The Miami Beach Convention Center has just secured its first major booking for 2021, the annual meeting of The Aesthetic Society (American Society for Aesthetic Plastic Surgery) that will bring an estimated economic impact of $2.4 million to the community.
The April 30-May 3 event plans for 600 participants and 200 exhibiting companies.
According to Rolando Aedo, chief operating officer of the Greater Miami Convention & Visitors Bureau, the society chose the Beach as a destination in part because such a meeting couldn’t be held in its original host city due to Covid regulations. The bureau, he said, is working to attract more meeting planners in similar situations.
The center, which has been used throughout the pandemic as a care facility and Covid-testing site, hosted 38 events in fiscal 2019 with total attendance of 422,558, said Miami Beach spokesperson Melissa Bertier. In fiscal 2020, which ended Sept. 30, the 21 events had 300,445 attendees, she said.
The Aesthetic Society meeting will be roughly half its usual size, Mr. Aedo said, but the trend of making conventions smaller and adding a digital element may play out in Miami’s favor by opening up a new segment of the meeting market. Though the convention center is large, he said, with 500,000 square feet of exhibit space, it’s still smaller than competitors in Orlando and Chicago and couldn’t previously accommodate the largest of meetings – until now.
“Because the short-term future is in smaller meetings with a hybrid component,” he said, “we can be more competitive than ever for those larger-scale events which we couldn’t even pursue before because we didn’t have the physical footprint.”
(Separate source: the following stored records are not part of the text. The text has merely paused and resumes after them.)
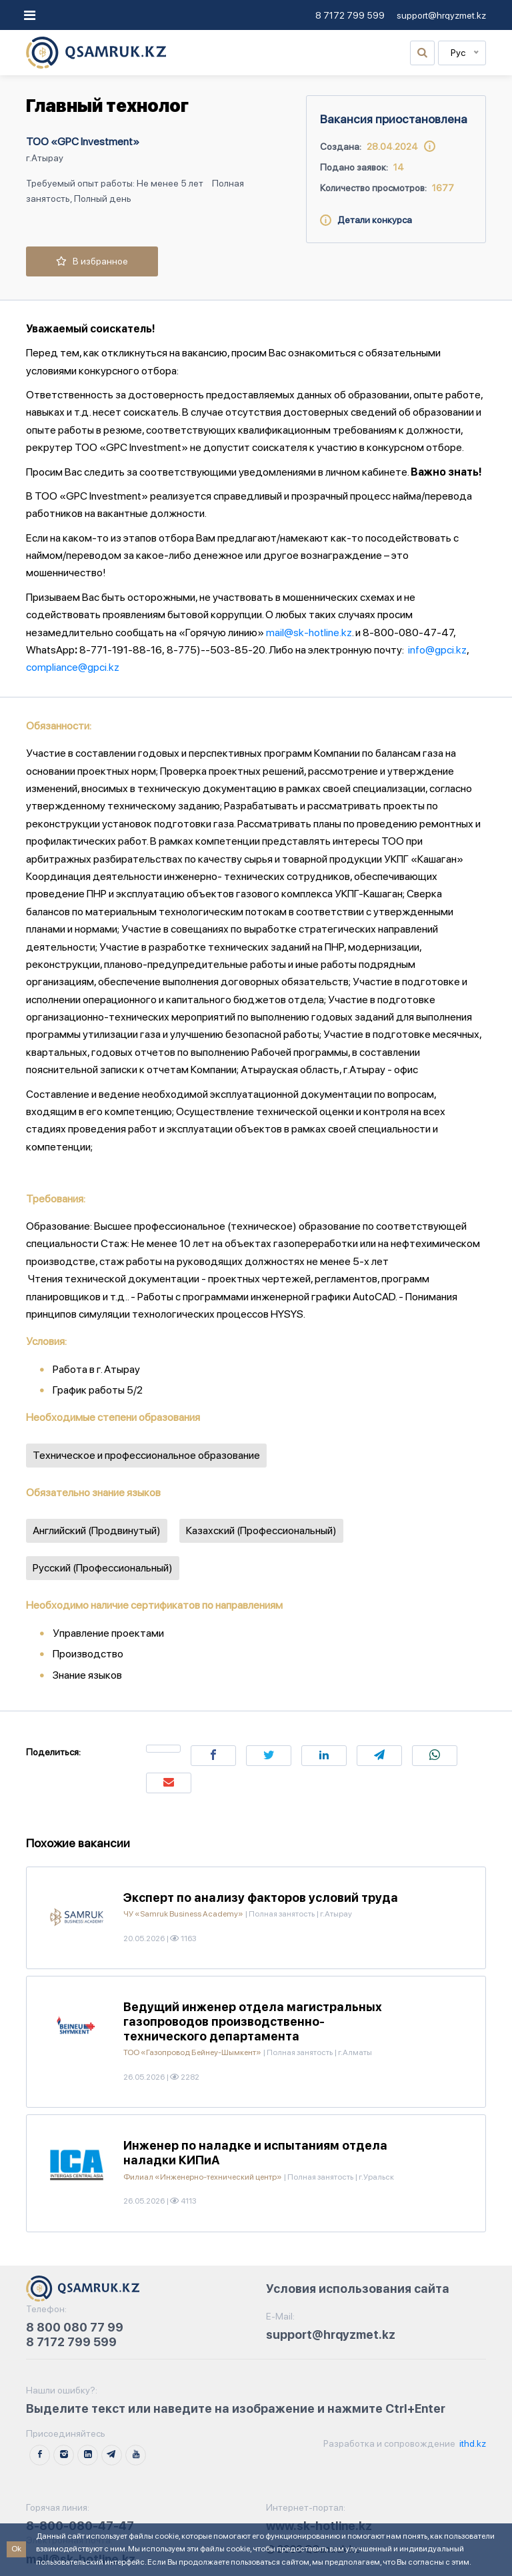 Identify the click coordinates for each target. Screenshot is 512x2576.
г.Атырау (44, 158)
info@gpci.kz (437, 650)
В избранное (92, 261)
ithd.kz (471, 2443)
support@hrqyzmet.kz (441, 15)
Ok (16, 2548)
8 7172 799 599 (350, 15)
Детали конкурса (366, 220)
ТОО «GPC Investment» (82, 141)
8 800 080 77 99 (74, 2327)
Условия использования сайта (357, 2289)
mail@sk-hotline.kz (309, 632)
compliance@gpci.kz (72, 667)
One adaptation the convention center has already made to accommodate this future, he said, is to convert a ballroom into a studio from which meetings can be produced and broadcast for an at-home or international audience.
Upcoming construction of the Grand Hyatt convention center hotel, Mr. Aedo said, will be another critical component in recruiting major events. Development of the hotel, Miami Today reported last month, has been delayed indefinitely due to Covid, though developer David Martin said in a statement he is still confident in the project.
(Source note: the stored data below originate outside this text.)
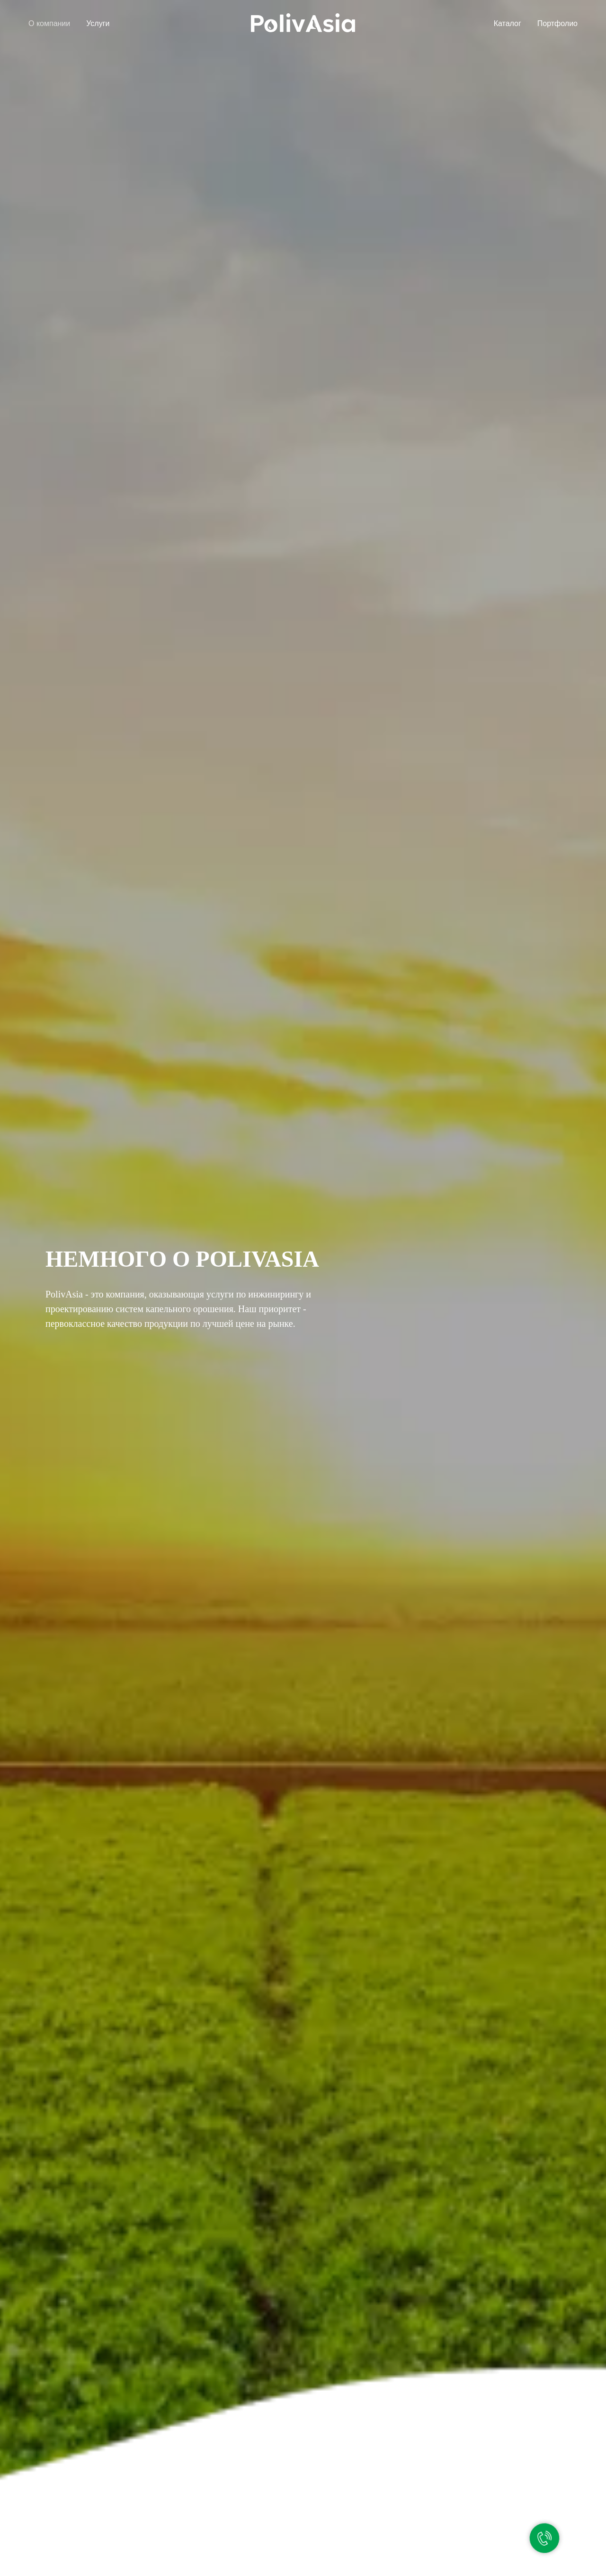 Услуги (97, 23)
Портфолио (557, 23)
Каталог (507, 23)
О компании (49, 23) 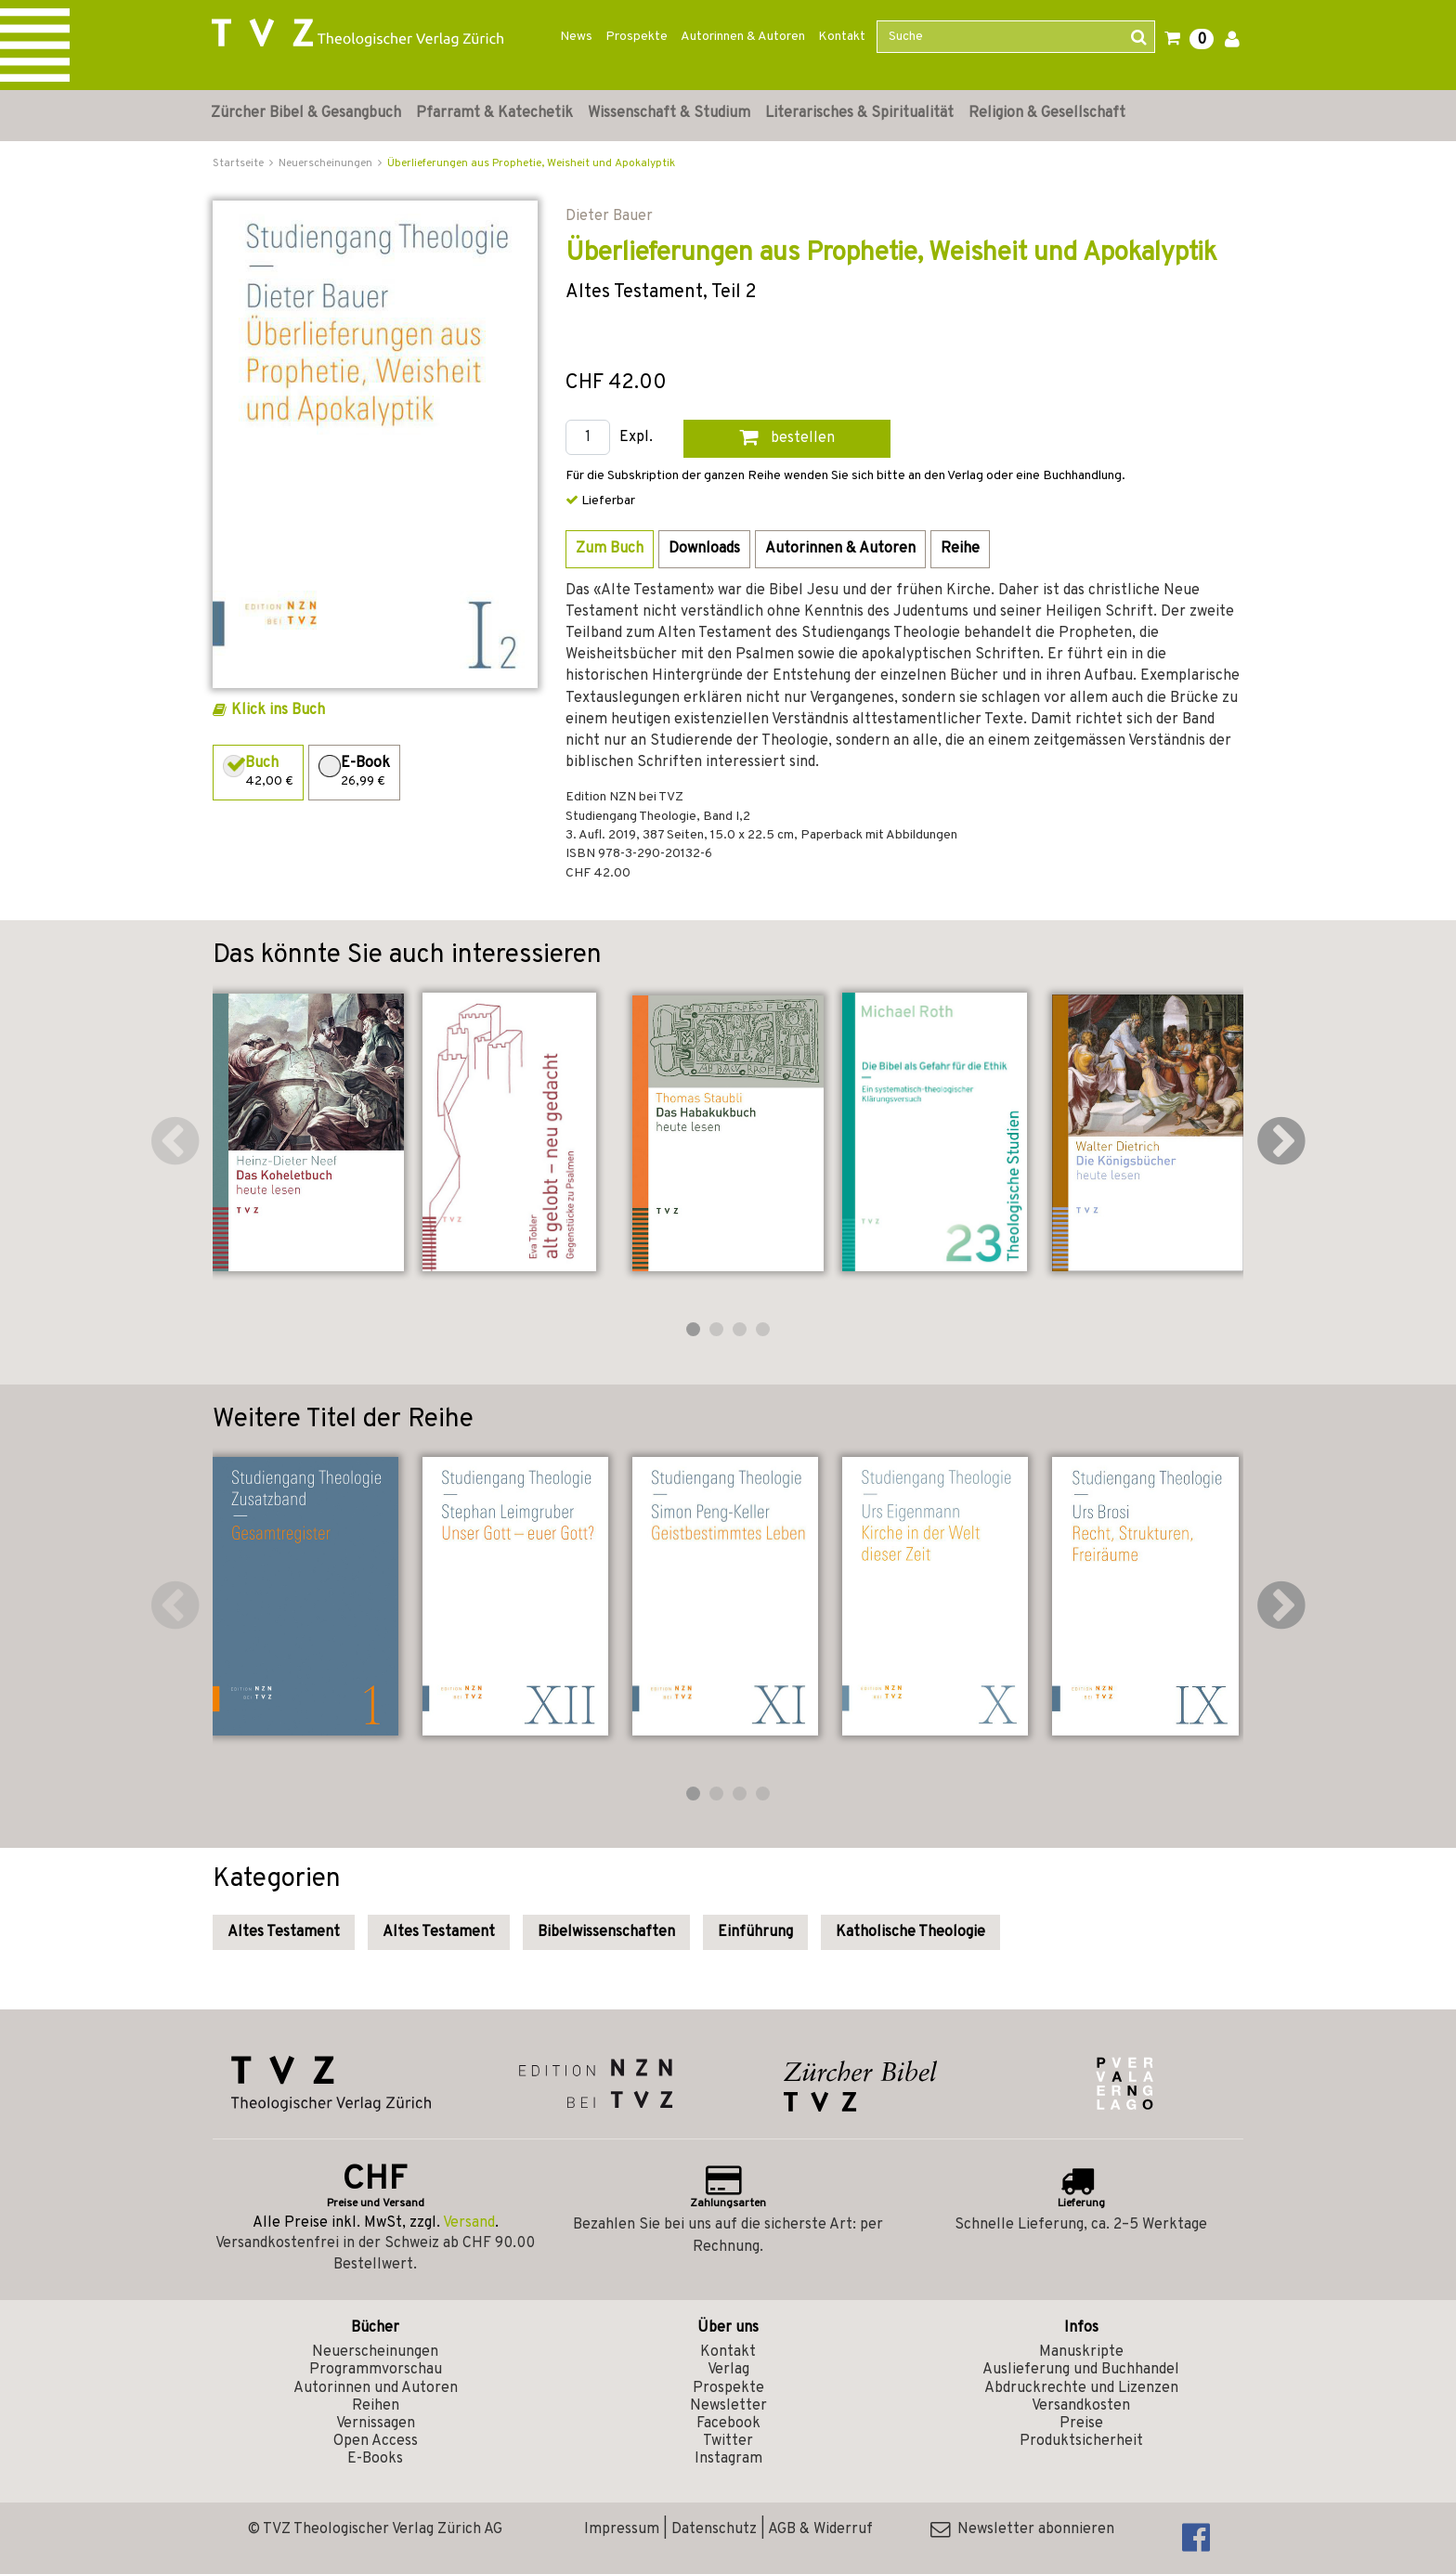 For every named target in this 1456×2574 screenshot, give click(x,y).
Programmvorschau (375, 2369)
Several new bookings for the center, Mr. Aedo said, will likely follow the Aesthetic Society but are still under wraps. The bureau is also working, he said, to re-book events that were cancelled in 2020 and has succeeded in rescheduling some, including Art Basel.
Miami Beach Mayor Dan Gelber said he has also been meeting with individuals and groups over Zoom and pitching the Beach and the convention center as a destination. Large events booked in Miami Beach, he said, can have a great economic impact on the entire region.
“The convention center,” he said “brings in a huge volume of visitors that fill a lot of rooms and spend a lot of time and money in our city and in the neighboring areas. There’s an interdependence of our economic region, and it’s not lost on any of us.”
While talk of “the death of trade shows” has raged for years and been accelerated by the pandemic, Mr. Aedo said, the opposite effect is possible.“We are Zoomed out,” he said. “There’s pent-up demand for human interaction. We’re anticipating that in the back half of 2021, and especially for 2022, we’re going to recuperate a lot of that lost in-person business.”